I agree that many Anglo roughnecks might swing a bit towards Trump, and he will likely do quite well among property owners in places like Texas, Oklahoma, New Mexico, and Wyoming that frequently have both cattle and some oil pumps on their land and benefit from dual tax breaks in many of these states as a result.
One item not yet discussed are all of the contractors/subcontractors and vendors that are downstream suppliers to the Petro Industry.

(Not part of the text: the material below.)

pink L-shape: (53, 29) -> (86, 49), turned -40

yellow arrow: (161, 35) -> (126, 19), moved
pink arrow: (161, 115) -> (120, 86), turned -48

For example, the massive layoffs in the energy sector shortly before I left Houston a year ago, were not just confined to management/administrative jobs in places like the new Exxon-Mobile Corp HQ in the Woodlands, but also many companies that provided services and goods from designing and manufacturing oil field hardware, trucking companies supporting the Eagle Ford Shale in South Texas, not to mention a ton of small business owners directly impacted by the collapse of the domestic American Petroleum sector.
https://en.wikipedia.org/wiki/Eagle_Ford_GroupAlthough, I am not that familiar with the history of the Energy Sector in OK, Tulsa is a city with is rated one of the top 10 livable cities in the US, with a rapidly growing and diversifying economy, and personally I remotely supported a major Tech sector corp account when I was back in Houston.
As others have noted, it is unlikely that Trump will outperform McCain and Romney margins in the state at large, but I would not be surprised to see OKC and Tulsa lurch Democratic, while rural counties maintain or slightly underperform Romney 2012 numbers.